DATA Block Start

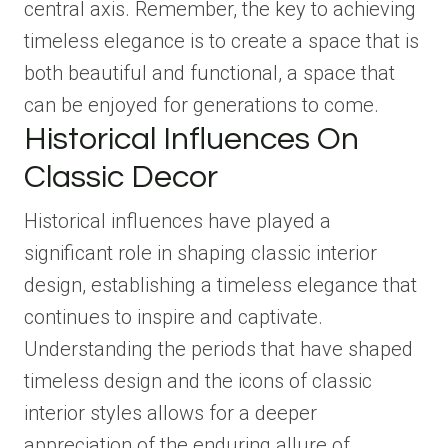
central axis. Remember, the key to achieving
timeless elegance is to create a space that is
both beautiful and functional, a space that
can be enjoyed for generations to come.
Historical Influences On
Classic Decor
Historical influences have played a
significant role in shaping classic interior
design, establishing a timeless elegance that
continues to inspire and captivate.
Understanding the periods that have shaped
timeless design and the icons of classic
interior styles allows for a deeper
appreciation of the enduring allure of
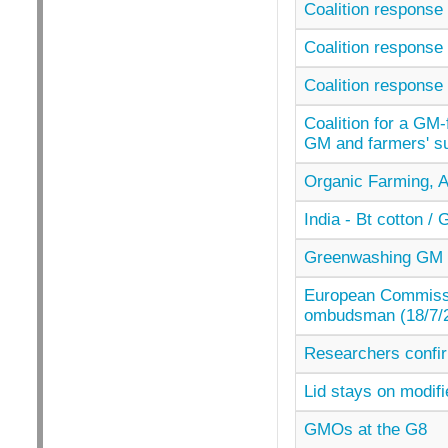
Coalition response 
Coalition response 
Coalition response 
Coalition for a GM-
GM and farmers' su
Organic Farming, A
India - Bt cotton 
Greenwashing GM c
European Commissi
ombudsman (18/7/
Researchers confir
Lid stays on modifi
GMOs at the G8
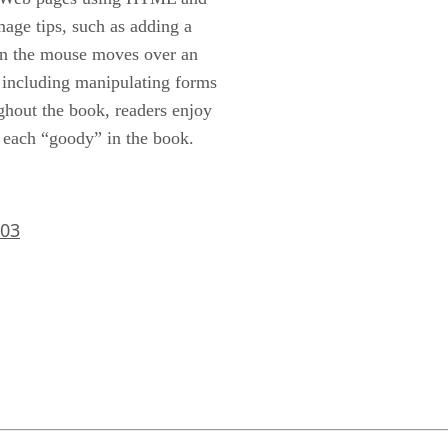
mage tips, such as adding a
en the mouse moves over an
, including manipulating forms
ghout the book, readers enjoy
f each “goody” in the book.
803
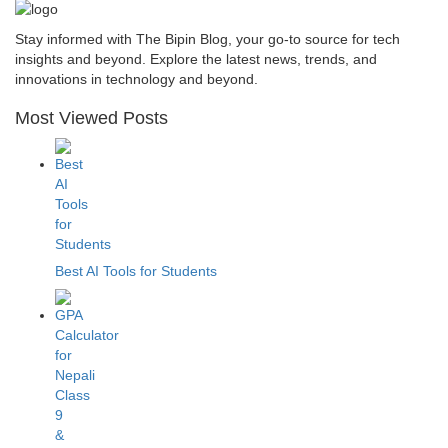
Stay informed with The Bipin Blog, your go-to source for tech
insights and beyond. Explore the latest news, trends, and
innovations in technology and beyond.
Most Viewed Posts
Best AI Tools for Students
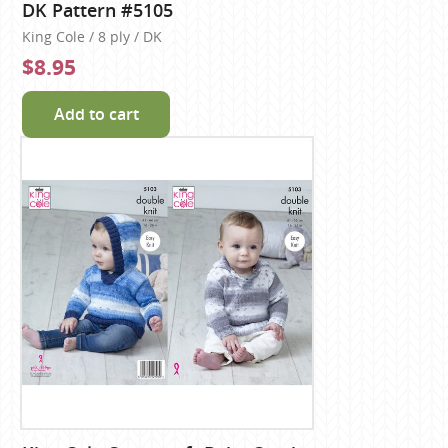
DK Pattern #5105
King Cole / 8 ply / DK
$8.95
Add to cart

DATA Block End
DATA Block Start

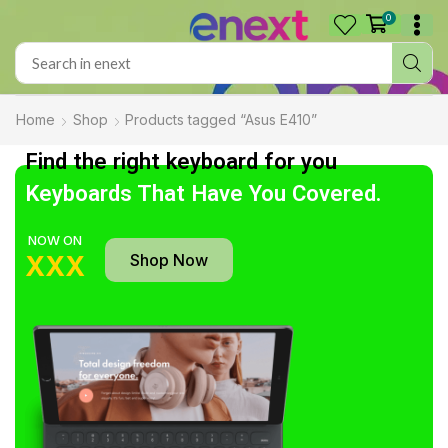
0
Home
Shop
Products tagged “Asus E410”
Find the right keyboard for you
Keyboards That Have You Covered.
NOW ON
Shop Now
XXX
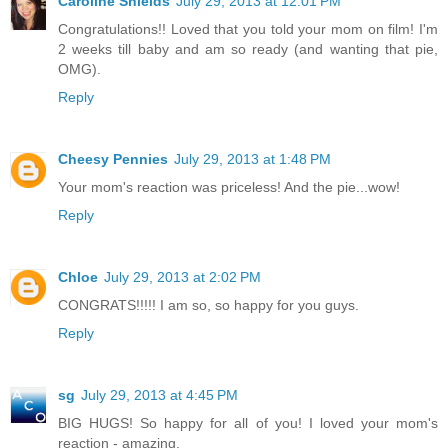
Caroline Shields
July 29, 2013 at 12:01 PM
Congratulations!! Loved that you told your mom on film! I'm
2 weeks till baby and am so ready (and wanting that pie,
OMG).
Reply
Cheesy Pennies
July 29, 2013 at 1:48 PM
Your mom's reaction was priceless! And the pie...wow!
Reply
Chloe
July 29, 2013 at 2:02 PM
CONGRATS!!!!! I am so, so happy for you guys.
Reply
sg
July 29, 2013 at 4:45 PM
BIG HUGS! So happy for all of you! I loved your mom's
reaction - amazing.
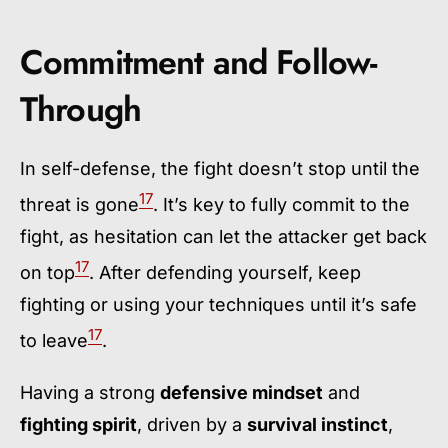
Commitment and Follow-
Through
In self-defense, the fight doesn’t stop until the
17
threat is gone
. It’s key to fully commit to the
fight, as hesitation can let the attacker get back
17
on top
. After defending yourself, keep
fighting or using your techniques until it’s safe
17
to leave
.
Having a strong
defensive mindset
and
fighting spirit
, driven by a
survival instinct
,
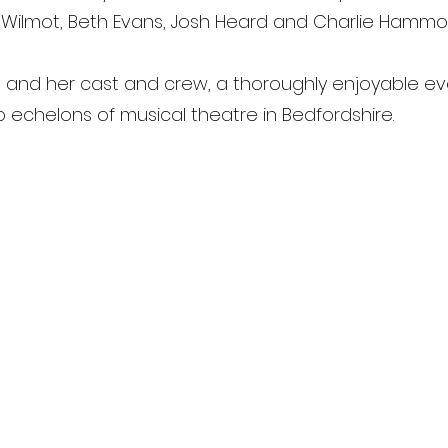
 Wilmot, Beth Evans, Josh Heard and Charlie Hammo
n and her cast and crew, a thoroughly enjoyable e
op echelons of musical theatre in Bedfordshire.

DATA Block End
DATA Block Start

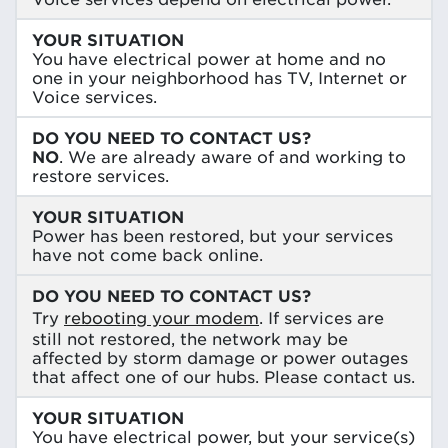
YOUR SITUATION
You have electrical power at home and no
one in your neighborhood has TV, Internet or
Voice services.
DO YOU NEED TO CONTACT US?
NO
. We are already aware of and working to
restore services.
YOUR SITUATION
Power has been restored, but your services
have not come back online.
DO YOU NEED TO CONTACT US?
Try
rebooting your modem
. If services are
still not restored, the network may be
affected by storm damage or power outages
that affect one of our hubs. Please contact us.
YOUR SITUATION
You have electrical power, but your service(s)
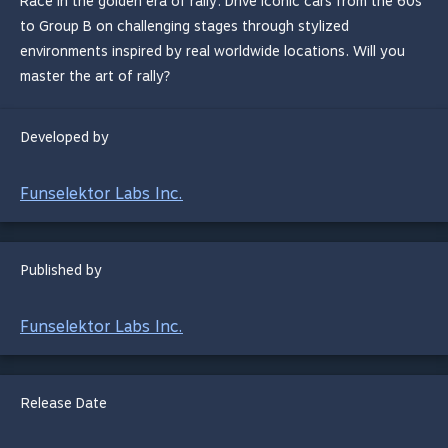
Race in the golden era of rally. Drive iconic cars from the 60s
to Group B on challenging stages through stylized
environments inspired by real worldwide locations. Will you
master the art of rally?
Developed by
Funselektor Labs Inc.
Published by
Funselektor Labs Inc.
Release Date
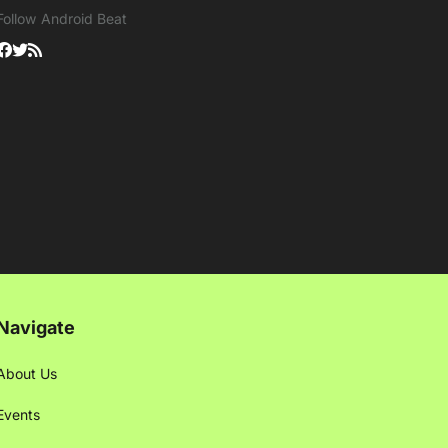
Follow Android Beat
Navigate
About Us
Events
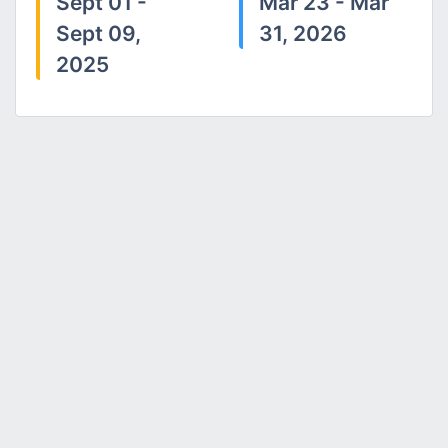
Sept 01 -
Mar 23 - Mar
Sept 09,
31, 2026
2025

DATA Block End

Go through the entries above and pull out each line with "come" in it.

can be enjoyed for generations to come.
have not come back online.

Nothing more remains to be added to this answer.